E-Commerce

Paris May Be Hot, But Downtime’s Not

With the help of a racy ad featuring Paris Hilton and outcry from watchdog groups such as the Parents Television Council (PTC), Carl’s Jr. has scored a hit so big it just may be hotter than the spicy burger the ubiquitous heiress so suggestively eats in the spot.

Along with the 30-second commercial, which has been airing in major media markets for about a week, the fast food joint’s owner, CKE Restaurants, on Monday launched www.spicyparis.com. The Web site features a minute-long version of the ad, in which Hilton, wearing a bikini, cavorts with a garden hose, soaps up a Bentley and then takes a bite of the burger.

The Real Problem

While the ad garnered complaints from some, which the company quickly dismissed, the real problem CKE had was SpicyParis.com downtime. All the publicity had done just what the company wanted, it drew traffic to the Web site — more traffic than the company was prepared to handle.

The company admitted in a press release that the site was unequipped to handle the surge in Web surfers trying to watch the ad. The servers crashed, taking the site down for about four hours. Carl’s Jr. said the site is now hosted on more robust servers.

“It was a mixed blessing,” Brad Haley, executive vice president of marketing for Carl’s Jr., said in the statement. “We wanted to create a Paris Hilton site that would attract visitors, and we certainly achieved that objective. Unfortunately, we just weren’t prepared for the influx of traffic, and disappointed a number of visitors. It turned out that Paris was too hot for our servers.”

No Downtime Is Better

Although Carl’s Jr. may be able to turn even this downtime into a plus for its campaign, it’s a good bet that the company would much rather have had the site stay up.

The explosion of streaming media and rich content — such as 60-second TV commercials — increasingly strain bandwidth. But how could Carl’s Jr. have predicted that kind of traffic on the first day the site was up?

The key is not in predicting the amount of traffic, but in having a plan that can accommodate a spike such as the one SpicyParis.com experienced.

“The capacity side is critically important to folks who want to be successful on the Internet,” Bob Hammond, CTO of Mirror Image Internet, told the E-Commerce Times. “IT’s crucially important not just to worry about content itself, but the type of customer, how many customers and how quickly they will try to access the site.”

Delivering Content

Mirror Image Internet is a content delivery network (CDN) provider that dishes up all or parts of a Web site, depending on what its customer wants. CDNs store content and deliver it to Web surfers from a closer location than the source. This reduces delays and outages that happen because of network congestion.
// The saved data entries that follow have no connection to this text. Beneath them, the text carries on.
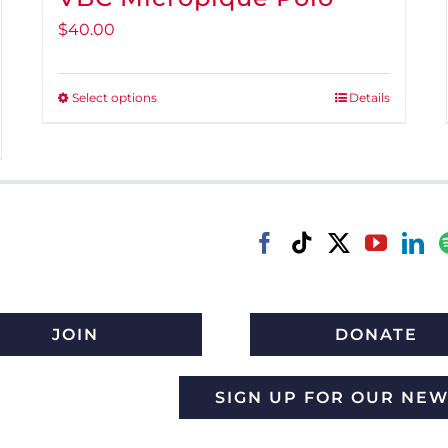
$
40.00
Select options
Details
This
product
has
multiple
variants.
The
options
may
be
JOIN
DONATE
chosen
on
SIGN UP FOR OUR NE
the
product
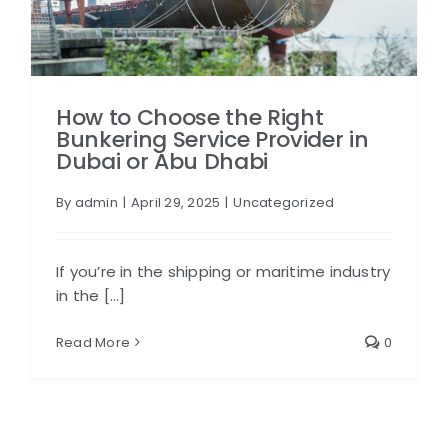
How to Choose the Right
Bunkering Service Provider in
Dubai or Abu Dhabi
By
admin
|
April 29, 2025
|
Uncategorized
If you’re in the shipping or maritime industry
in the [...]
Read More
0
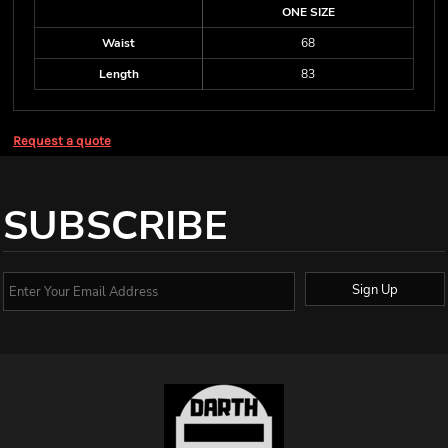
ONE SIZE
Waist
68
Length
83
Request a quote
SUBSCRIBE
Sign Up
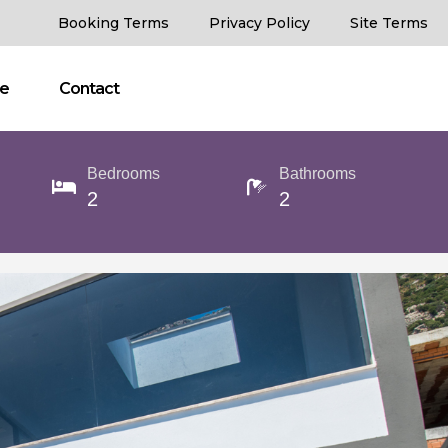
Booking Terms
Privacy Policy
Site Terms
ce
Contact
Bedrooms
Bathrooms
2
2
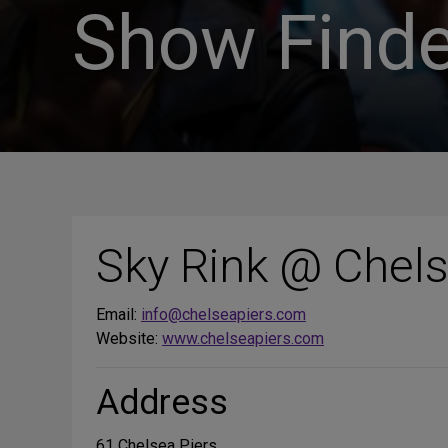
Show Finde
Sky Rink @ Chels
Email:
info@chelseapiers.com
Website:
www.chelseapiers.com
Address
61 Chelsea Piers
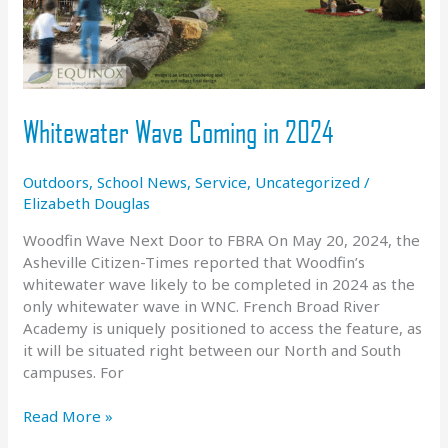
Whitewater Wave Coming in 2024
Outdoors
,
School News
,
Service
,
Uncategorized
/
Elizabeth Douglas
Woodfin Wave Next Door to FBRA On May 20, 2024, the
Asheville Citizen-Times reported that Woodfin’s
whitewater wave likely to be completed in 2024 as the
only whitewater wave in WNC. French Broad River
Academy is uniquely positioned to access the feature, as
it will be situated right between our North and South
campuses. For
Whitewater
Read More »
Wave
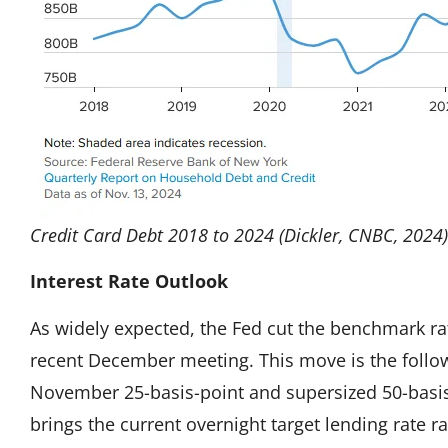
Credit Card Debt 2018 to 2024 (Dickler, CNBC, 2024)
Interest Rate Outlook
As widely expected, the Fed cut the benchmark rat
recent December meeting. This move is the follow
November 25-basis-point and supersized 50-basis
brings the current overnight target lending rate r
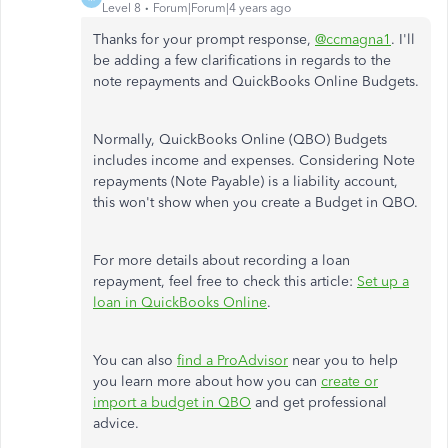
Level 8
Forum|Forum|4 years ago
Thanks for your prompt response,
@ccmagna1
. I'll
be adding a few clarifications in regards to the
note repayments and QuickBooks Online Budgets.
Normally, QuickBooks Online (QBO) Budgets
includes income and expenses. Considering Note
repayments (Note Payable) is a liability account,
this won't show when you create a Budget in QBO.
For more details about recording a loan
repayment, feel free to check this article:
Set up a
loan in QuickBooks Online
.
You can also
find a ProAdvisor
near you to help
you learn more about how you can
create or
import a budget in QBO
and get professional
advice.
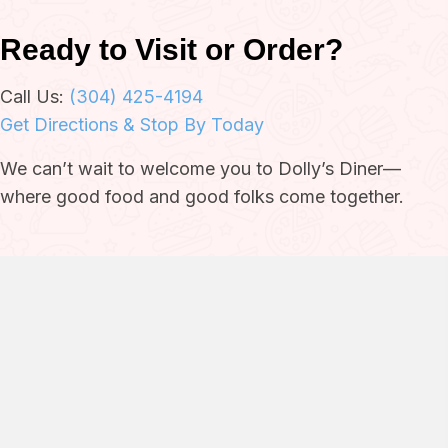
Ready to Visit or Order?
Call Us:
(304) 425-4194
Get Directions & Stop By Today
We can’t wait to welcome you to Dolly’s Diner—
where good food and good folks come together.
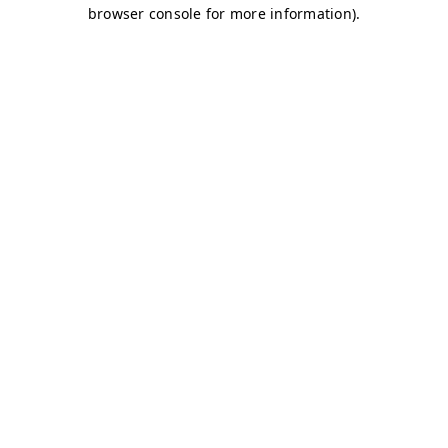
browser console for more information)
.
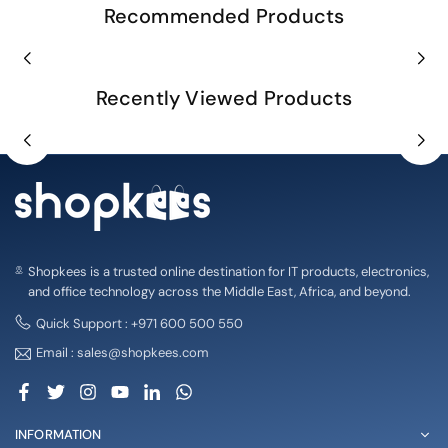
Recommended Products
Recently Viewed Products
Shopkees is a trusted online destination for IT products, electronics,
and office technology across the Middle East, Africa, and beyond.
Quick Support : +971 600 500 550
Email : sales@shopkees.com
Facebook
Twitter
Instagram
YouTube
Linkedin
Whatsapp
INFORMATION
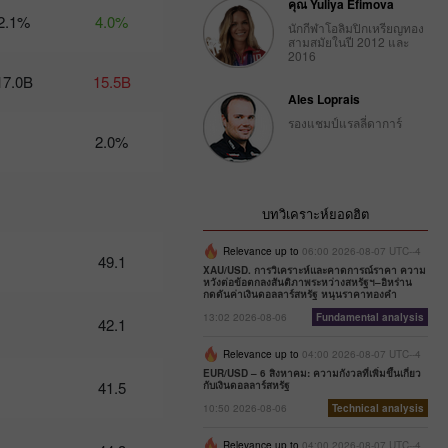
คุณ Yuliya Efimova
2.1%
4.0%
นักกีฬาโอลิมปิกเหรียญทอง
Trader’s
สามสมัยในปี 2012 และ
calendar
2016
on
17.0B
15.5B
February
Ales Loprais
27: Dollar
bruised by
รองแชมป์แรลลี่ดาการ์
donald
2.0%
Trump
10:12 2025-
02-27 UTC+3
บทวิเคราะห์ยอดฮิต
Trader’s
calendar
Relevance up to
06:00 2026-08-07 UTC--4
49.1
on
XAU/USD. การวิเคราะห์และคาดการณ์ราคา ความ
February
หวังต่อข้อตกลงสันติภาพระหว่างสหรัฐฯ–อิหร่าน
กดดันค่าเงินดอลลาร์สหรัฐ หนุนราคาทองคำ
26:
Traders
13:02 2026-08-06
Fundamental analysis
42.1
exclude
usd from
Relevance up to
04:00 2026-08-07 UTC--4
their
EUR/USD – 6 สิงหาคม: ความกังวลที่เพิ่มขึ้นเกี่ยว
41.5
กับเงินดอลลาร์สหรัฐ
portfolios
amid
10:50 2026-08-06
Technical analysis
trump’s
actions
Relevance up to
04:00 2026-08-07 UTC--4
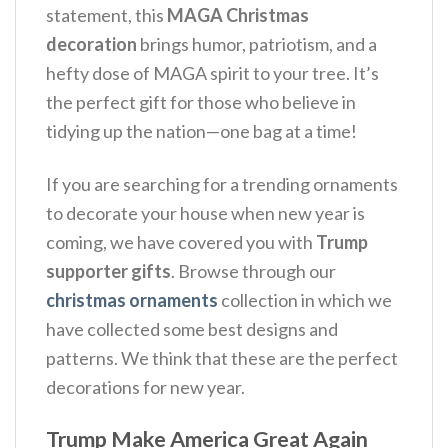
statement, this
MAGA Christmas
decoration
brings humor, patriotism, and a
hefty dose of MAGA spirit to your tree. It’s
the perfect gift for those who believe in
tidying up the nation—one bag at a time!
If you are searching for a trending ornaments
to decorate your house when new year is
coming, we have covered you with
Trump
supporter gifts
. Browse through our
christmas ornaments
collection in which we
have collected some best designs and
patterns. We think that these are the perfect
decorations for new year.
Trump Make America Great Again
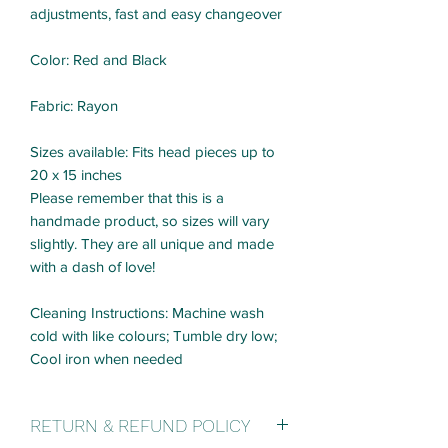
adjustments, fast and easy changeover
Color: Red and Black
Fabric: Rayon
Sizes available: Fits head pieces up to
20 x 15 inches
Please remember that this is a
handmade product, so sizes will vary
slightly. They are all unique and made
with a dash of love!
Cleaning Instructions: Machine wash
cold with like colours; Tumble dry low;
Cool iron when needed
RETURN & REFUND POLICY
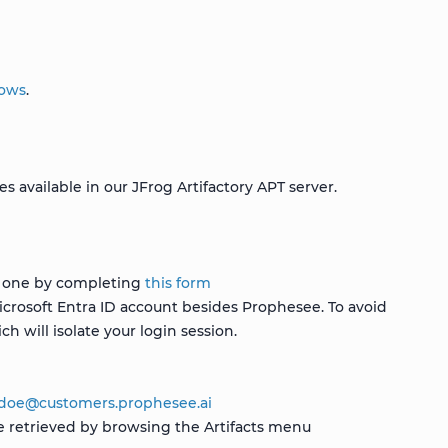
dows
.
 available in our JFrog Artifactory APT server.
st one by completing
this form
icrosoft Entra ID account besides Prophesee. To avoid
h will isolate your login session.
jdoe
@
customers
.
prophesee
.
ai
e retrieved by browsing the Artifacts menu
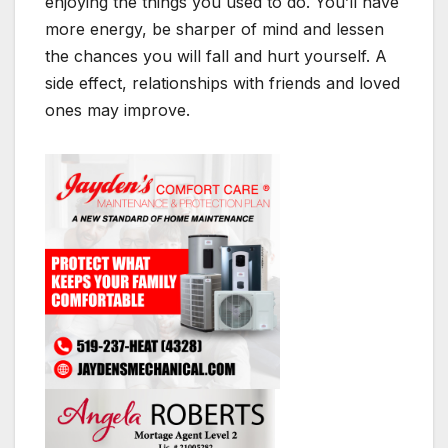
enjoying the things you used to do. You’ll have
more energy, be sharper of mind and lessen
the chances you will fall and hurt yourself. A
side effect, relationships with friends and loved
ones may improve.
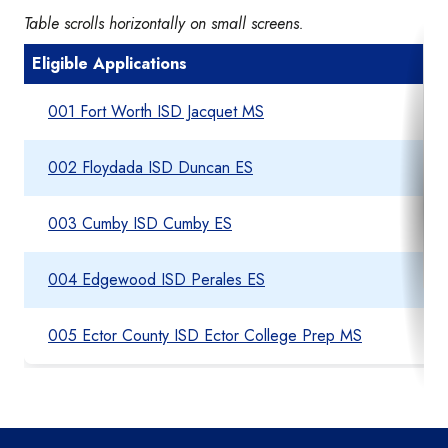
Table scrolls horizontally on small screens.
Eligible Applications
001 Fort Worth ISD Jacquet MS
002 Floydada ISD Duncan ES
003 Cumby ISD Cumby ES
004 Edgewood ISD Perales ES
005 Ector County ISD Ector College Prep MS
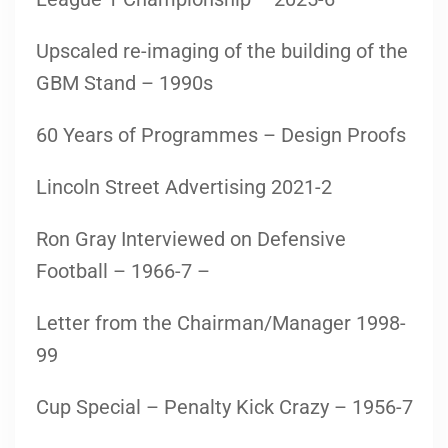
Upscaled re-imaging of the building of the
GBM Stand – 1990s
60 Years of Programmes – Design Proofs
Lincoln Street Advertising 2021-2
Ron Gray Interviewed on Defensive
Football – 1966-7 –
Letter from the Chairman/Manager 1998-
99
Cup Special – Penalty Kick Crazy – 1956-7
Often, the problem is not as dramatic as a complete crash.

“Downtime and slow-loading pages cost e-tailers US$877 million between Thanksgiving and December 26, 2004, and probably cost hundreds of millions more during the rest of the year. The majority of the revenue impact comes not from Web site outages but from the prevalence of slow Web pages and the impatience of Web customers in a broadband world,” wrote Tom Kuegler, co-founder of TargetFirst, a contextual ad network that concentrates on ROI delivery, in a paper titled, “The Billion-Dollar Question: The Impact of Web Site Performance on E-Commerce.”

“If customers become frustrated with a Web site’s performance and leave without completing a transaction, the affect is the same as if the site went dark — the e-tailer loses revenues and customers,” Kuegler wrote.

Insurance Against Spikes

What Mirror Image and other CDNs, such as Akamai and Factiva, do is take the guesswork out of deciding how much bandwidth an e-commerce or other enterprise Web site needs and bear the brunt of spikes such as the one Carl’s Jr. experienced.

“If a ton of people come to the site, good for you, but the network would take care of it,” Hammond said about his company’s service, for which pricing is based on use.

Hammond said that often sites don’t crash or slow down, but start refusing new users. In a world where a surfer’s patience for page-loading lasts about four seconds, the affects of being refused access to a site can be costly. The bottom line is that slowdowns or crashes, Paris Hilton notwithstanding, are bad for the bottom line.